There’s been a lot of talk about think tanks of late (and that doesn’t happen too often), spurred by the goings on at Cato and the Koch brothers’ bid to secure control over the Cato board, apparently to advance their partisan political agenda. Much of the concern has come from the right. Last week Cato staffer Julian Sanchez offered what he called a pre-resignation letter should the Kochs gain control. Sanchez made clear he loves his job and seems to consider getting to work at Cato a privilege. What he feels he would give up staying on under a Koch-controlled regime, however, is something more valuable: his academic freedom.

What disturbs Sanchez is the prospect of abandoning analysis for advocacy—swapping the institutional credibility built on producing consistent ideas and policies (regardless of what you think of them) for the power politics of electoral hectoring—starting with answers rather than questions.

Tevi Troy has written of the proliferation of newer think tanks that segment the marketplace of ideas along ideological lines. These recent entries tend to be more narrowly focused substantively, and more tactically focused on the near term. Perhaps as a consequence, they have become more predictable in their positions, sometimes at the expense of the issues they are willing to address, and what they will say about them. This seems to be the unfortunate path the Koch brothers want to take.

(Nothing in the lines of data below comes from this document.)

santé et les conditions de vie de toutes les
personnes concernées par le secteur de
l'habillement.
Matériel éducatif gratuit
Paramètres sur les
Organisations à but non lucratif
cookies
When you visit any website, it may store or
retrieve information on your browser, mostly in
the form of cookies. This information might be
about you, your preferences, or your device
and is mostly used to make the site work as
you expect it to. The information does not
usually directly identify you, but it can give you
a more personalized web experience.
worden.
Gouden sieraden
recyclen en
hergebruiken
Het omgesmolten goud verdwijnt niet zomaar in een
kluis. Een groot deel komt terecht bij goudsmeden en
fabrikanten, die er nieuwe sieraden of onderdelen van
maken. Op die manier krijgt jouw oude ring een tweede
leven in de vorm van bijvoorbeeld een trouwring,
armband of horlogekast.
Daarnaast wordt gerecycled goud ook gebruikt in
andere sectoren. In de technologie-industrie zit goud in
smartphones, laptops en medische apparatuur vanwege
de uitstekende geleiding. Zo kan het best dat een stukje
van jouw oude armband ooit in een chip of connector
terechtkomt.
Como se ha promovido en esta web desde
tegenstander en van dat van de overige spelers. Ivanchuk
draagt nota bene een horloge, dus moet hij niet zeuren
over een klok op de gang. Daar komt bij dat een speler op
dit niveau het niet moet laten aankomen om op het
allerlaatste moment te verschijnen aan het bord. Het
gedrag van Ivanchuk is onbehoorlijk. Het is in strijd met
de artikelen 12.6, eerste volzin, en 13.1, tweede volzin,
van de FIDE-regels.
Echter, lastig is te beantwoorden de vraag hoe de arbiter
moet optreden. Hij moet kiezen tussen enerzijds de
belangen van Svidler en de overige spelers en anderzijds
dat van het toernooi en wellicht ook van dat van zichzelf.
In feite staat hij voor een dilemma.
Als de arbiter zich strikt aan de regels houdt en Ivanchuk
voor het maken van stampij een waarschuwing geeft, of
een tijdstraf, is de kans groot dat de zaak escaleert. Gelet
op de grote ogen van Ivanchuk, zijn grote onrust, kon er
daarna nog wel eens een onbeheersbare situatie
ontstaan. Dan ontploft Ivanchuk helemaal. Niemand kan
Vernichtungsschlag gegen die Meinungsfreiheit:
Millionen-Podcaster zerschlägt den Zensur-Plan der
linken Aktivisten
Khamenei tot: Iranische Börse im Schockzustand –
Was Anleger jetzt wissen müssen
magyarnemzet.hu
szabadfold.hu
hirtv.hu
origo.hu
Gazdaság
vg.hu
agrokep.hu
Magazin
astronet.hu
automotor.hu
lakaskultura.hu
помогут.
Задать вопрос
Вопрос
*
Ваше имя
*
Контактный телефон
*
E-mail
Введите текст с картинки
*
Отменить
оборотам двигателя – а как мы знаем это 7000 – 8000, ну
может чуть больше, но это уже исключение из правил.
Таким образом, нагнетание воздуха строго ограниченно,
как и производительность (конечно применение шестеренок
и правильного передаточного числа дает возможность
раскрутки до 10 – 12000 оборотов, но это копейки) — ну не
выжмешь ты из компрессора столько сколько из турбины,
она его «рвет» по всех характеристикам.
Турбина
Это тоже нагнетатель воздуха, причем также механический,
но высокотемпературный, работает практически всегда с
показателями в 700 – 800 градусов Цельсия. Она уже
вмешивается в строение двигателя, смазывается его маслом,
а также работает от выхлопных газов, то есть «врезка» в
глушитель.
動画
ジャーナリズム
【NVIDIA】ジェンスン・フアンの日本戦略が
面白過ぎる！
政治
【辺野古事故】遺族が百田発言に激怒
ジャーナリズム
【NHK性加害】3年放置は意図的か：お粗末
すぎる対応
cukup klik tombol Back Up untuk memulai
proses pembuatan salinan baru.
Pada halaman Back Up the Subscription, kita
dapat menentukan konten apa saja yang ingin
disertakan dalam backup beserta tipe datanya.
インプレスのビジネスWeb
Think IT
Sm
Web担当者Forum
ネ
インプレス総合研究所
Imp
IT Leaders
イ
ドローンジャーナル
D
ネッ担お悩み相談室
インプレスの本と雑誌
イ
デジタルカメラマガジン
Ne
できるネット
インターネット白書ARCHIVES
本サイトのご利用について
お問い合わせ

Mr. Troy notes that this is some distance from the original notion of think tanks, which was to produce creative, arguably groundbreaking, thinking and workable solutions to intractable issues. One of the relatively few progressives to write about the Cato doings, Ezra Klein, notes that Cato today can influence policy and governance in ways that can’t be bought. The Koch brothers, if successful in moving Cato into electoral advocacy, will have traded down.

I have the honor of directing one of those old school think tanks that traffics in ideas, The Century Foundation. It was founded over 90 years ago by a progressive Republican, and successful businessman, Edward Filene. Like the founders of Cato, Filene had an impatience to solve problems of public policy. He was suspicious of the wealthy deciding what kind of democracy was the best for the rest of us, and he was relentlessly creative in helping working Americans get a leg up economically. He was one of the least ideologically nostalgic policy wonks whose thoughts I’ve ever encountered. Yesterday’s solutions were, well, yesterday. He didn’t pen FDR’s phrase about “bold, persistent experimentation,” but he could have (he was a key FDR ally).

We’ve been looking carefully recently at Century’s archives. Flipping though the onionskin files, what I see is a clear through-line of progressive ideology and also a riot of different ways in which policy analysis found progressive expression. The values were predictable, but where the evidence led you was not.

We try to do the same today. It’s not surprising the libertarian Mr. Sanchez works at Cato. I don’t think colleagues find it surprising that Century’s fellows work here. But I do hope, like Mr. Sanchez, that we surprise them from time to time (here, for instance) with our arguments and analytics, and that Century colleagues appreciate the almost athletic challenge of breaking the mold here and there.

The Koch brothers portray themselves as defenders of free markets. I hope that at Cato, that will continue to include a commitment to a free marketplace of ideas.